Just a quick update on the Unlock Text interface I posted about last time… Eric noticed that the ‘gazref’ attribute doesn’t point back to the original source gazetteer – you needed a second interrogation of the server to get that info. That’s now been changed and an extra attribute has been added to the output for locations: ‘source-gazref’.
So, for example, ‘Halicarnassus’ appears in the output (the .lem. files, as explained in previous post) as:
<ent feat-type="other" gazref="unlock:14186862" id="rb1" in-country="" lat="37 .25" long="27.25" pop-size="" source-gazref="plplus:599636" type="location"> <parts> <part ew="w67" sw="w67">Halicarnassus</part> </parts> </ent>
The ‘gazref’ attribute is a local Unlock reference, whereas the ‘source-gazref’ points to Pleiades+ (which was specified as the gazetteer for this run) and corresponds to http://pleiades.stoa.org/places/599636, which is indeed Halicarnassus.
Note, incidentally, that the ‘parts’ entity has attributes indicating the start word (‘sw’) and end word (‘ew’) of the string identified as a ‘location’ in the tokenised text.
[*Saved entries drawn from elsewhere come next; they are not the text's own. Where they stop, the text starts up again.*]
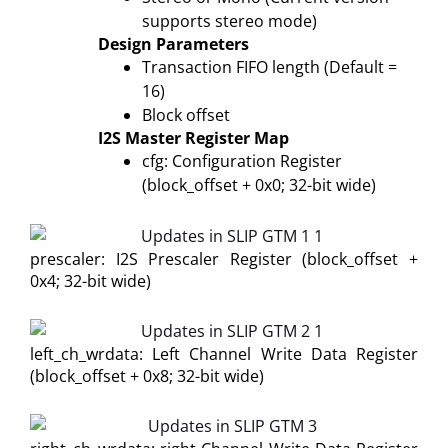
supports stereo mode)
Design Parameters
Transaction FIFO length (Default =
16)
Block offset
I2S Master Register Map
cfg: Configuration Register
(block_offset + 0x0; 32-bit wide)
prescaler: I2S Prescaler Register (block_offset +
0x4; 32-bit wide)
left_ch_wrdata: Left Channel Write Data Register
(block_offset + 0x8; 32-bit wide)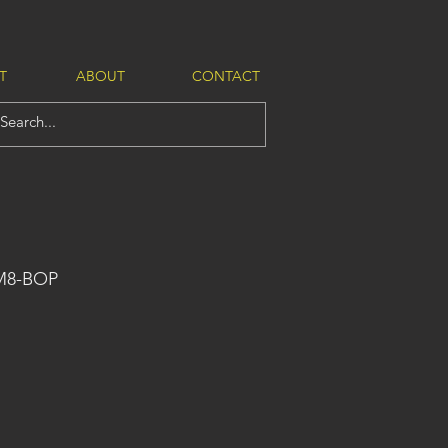
T
ABOUT
CONTACT
-M8-BOP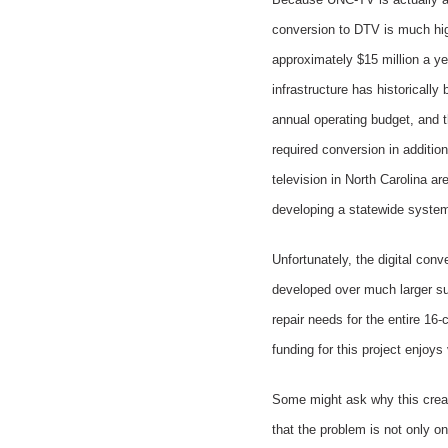
conversion to DTV is much hig
approximately $15 million a ye
infrastructure has historicall
annual operating budget, and t
required conversion in addition
television in North Carolina ar
developing a statewide system.
Unfortunately, the digital con
developed over much larger su
repair needs for the entire 1
funding for this project enjoys
Some might ask why this create
that the problem is not only o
The .lem. output files present the entire input text in tokenised format first, followed by standoff xml pointers for the entities, such as locations, that the geoparser found.
Many thanks to Colin at Edina and Claire at LTG for fixing this. We now have an api that will allow you to specify that you want the Pleiades+ gazetteer, and link placename mentions found in your input text directly back to the corresponding entry at Pleiades.